Pierre Debauche est le parrain de la 25ème édition de Théâtre en Mai à Dijon. Son directeur, Benoît Lambert, ancien élève de l’école Debauche, a souhaité mettre à l’honneur ce jeune homme de 86 ans, le père de la décentralisation qui a créé le Théâtre des Amandiers à Nanterre au début des années 70. En 1982 il crée la Compagnie Pierre Debauche et voyage à travers la France avant de s’installer à Agen en 1993 où il dirige Le Théâtre du jour, une école de comédie musicale.
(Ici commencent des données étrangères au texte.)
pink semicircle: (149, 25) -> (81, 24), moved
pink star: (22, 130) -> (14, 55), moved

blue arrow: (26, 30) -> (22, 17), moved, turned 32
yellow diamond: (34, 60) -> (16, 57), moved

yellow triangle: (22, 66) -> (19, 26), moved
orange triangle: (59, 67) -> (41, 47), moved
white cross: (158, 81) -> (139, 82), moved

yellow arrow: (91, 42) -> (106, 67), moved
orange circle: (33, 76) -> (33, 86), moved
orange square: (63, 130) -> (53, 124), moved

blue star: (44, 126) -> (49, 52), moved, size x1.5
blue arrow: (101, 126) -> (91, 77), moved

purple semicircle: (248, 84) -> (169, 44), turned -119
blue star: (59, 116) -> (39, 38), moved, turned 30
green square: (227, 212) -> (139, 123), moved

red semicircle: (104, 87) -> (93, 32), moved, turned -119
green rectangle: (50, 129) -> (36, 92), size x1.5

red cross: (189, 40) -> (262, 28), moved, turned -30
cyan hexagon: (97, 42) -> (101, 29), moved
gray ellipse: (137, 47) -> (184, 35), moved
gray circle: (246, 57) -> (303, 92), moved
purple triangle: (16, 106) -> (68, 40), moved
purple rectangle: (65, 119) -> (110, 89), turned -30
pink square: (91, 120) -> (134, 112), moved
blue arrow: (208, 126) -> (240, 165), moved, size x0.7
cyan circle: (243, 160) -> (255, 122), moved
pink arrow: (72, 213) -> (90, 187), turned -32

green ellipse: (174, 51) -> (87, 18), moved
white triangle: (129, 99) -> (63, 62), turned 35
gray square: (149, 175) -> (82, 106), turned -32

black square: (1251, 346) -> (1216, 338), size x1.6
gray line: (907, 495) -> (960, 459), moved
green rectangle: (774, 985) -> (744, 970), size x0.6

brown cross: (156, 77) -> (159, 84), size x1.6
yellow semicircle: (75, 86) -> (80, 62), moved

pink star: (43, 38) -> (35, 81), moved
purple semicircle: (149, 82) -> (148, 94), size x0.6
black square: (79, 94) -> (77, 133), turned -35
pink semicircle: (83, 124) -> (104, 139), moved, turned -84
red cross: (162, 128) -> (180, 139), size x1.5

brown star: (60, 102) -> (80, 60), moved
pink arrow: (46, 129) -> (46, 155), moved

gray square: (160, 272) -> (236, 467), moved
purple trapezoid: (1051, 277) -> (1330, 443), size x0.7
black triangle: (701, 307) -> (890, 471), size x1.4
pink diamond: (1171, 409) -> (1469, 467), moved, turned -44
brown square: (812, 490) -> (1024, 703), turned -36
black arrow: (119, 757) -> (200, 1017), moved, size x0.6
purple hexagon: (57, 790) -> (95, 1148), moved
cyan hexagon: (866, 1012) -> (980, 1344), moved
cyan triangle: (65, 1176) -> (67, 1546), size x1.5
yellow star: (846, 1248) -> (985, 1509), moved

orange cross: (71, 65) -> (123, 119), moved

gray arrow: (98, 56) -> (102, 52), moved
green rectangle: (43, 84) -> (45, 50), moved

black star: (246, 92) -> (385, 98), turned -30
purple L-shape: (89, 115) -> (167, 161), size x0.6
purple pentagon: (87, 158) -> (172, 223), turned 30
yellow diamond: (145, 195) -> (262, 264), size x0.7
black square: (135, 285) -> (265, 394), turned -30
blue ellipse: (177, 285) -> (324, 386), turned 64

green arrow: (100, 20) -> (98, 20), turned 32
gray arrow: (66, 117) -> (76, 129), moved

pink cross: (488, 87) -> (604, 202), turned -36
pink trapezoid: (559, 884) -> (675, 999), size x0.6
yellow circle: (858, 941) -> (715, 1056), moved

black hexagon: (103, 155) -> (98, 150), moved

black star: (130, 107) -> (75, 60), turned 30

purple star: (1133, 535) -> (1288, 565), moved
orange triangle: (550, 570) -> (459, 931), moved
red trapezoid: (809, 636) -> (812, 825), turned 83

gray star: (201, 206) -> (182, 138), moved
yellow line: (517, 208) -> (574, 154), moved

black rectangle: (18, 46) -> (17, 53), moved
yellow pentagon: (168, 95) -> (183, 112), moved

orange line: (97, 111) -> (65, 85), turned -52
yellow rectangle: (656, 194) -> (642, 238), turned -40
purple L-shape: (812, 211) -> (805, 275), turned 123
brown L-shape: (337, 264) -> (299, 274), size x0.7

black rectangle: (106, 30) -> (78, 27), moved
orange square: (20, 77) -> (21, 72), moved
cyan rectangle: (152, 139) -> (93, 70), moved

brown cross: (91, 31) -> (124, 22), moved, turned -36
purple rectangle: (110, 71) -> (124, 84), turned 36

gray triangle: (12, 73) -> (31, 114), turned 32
Rencontre avec un homme essentiel dans le paysage théâtral français.
Que pensez-vous du théâtre aujourd’hui ?
C’est merveilleux ce qui se passe. Depuis la chute du mur de Berlin on peut de nouveau dire un beau poème sans s’excuser qu’il soit beau. L’époque de la dérision est terminée. Il faut refaire des choses qui signifient une logique du désir. Il y a des gens qui veulent assassiner le désir. Ce sera sans moi. Le théâtre c’est un futur possible que l’on fabrique comme une recherche fondamentale. Je suis très âgé et je suis le cadet historique de tout cela. J’étais obligé de faire cinquante ans de théâtre d’après guerre. Ce n’est pas drôle du tout. J’aurais aimé vivre à une époque où le désir est de nouveau libre comme c’est le cas maintenant.
Et vous sentez dans la jeune génération ce foisonnement ?
Bien vous le voyez. Ils sont leur propre preuve. On ne peut pas inventer un rayonnement comme cela s’il n’y a pas quelqu’un derrière. Ils sont formidables. Je les apprécie beaucoup. J’ai une estime énorme pour mes étudiants. Je leur fait mener une vie d’enfer.
C’est très exigeant ce que vous faites avec eux, car il y a de la comédien du chant, de la danse
Agen est une école de comédie musicale, donc c’est complet. Ils savent tout faire. On a besoin de gens compétents. C’est un métier d’avenir, acteur, mais il faut être compétent.
Votre désir de transmettre est-t-il toujours intact ?
Plus que jamais, mais je suis un vieux machin, je suis obligé de me recycler un peu ! Je serai parti alors qu’ils seront en train de faire ce à quoi ils se préparent. Et je suis un peu jaloux de ne pas le voir.
Quand vous travaillez avec eux, est ce que vous pensez à ceux qui vous ont transmis l’amour du théâtre ?
J’y pense très souvent. Il y a l’écrivain Michel de Ghelderolde, un danseur estonien en exil qui m’a appris la danse à Bruxelles, et puis Jacques Lecoq dont j’étais son premier élève à son retour d’Italie, Tonia Balachova, Jacques Mauclair. Et bien sûr Jean Vilar dont j’ai hérité de plein de consignes muettes qui est l’un des hommes les plus intelligents que j’ai connu. Je pense à lui tout le temps comme je pense tous les jours à Tchekhov. Je lui parle tous les jours depuis 55 ans. C’est un partenaire quotidien. Avec Racine, Shakespeare, Tchekhov, j’aimerai partir en vacances !
Cette époque qui va très vite. Qu’en pensez-vous ?
Moi je suis un peu à part. J’écris mes poèmes avec une plume de sergent major trempée dans l’encre. Je conserve un rythme lent. J’ai des projets pour 300 ans mais c’est foutu ! Je suis en train d’écrire une comédie musicale sur l’égalité homme-femme. C’est un beau sujet d’actualité.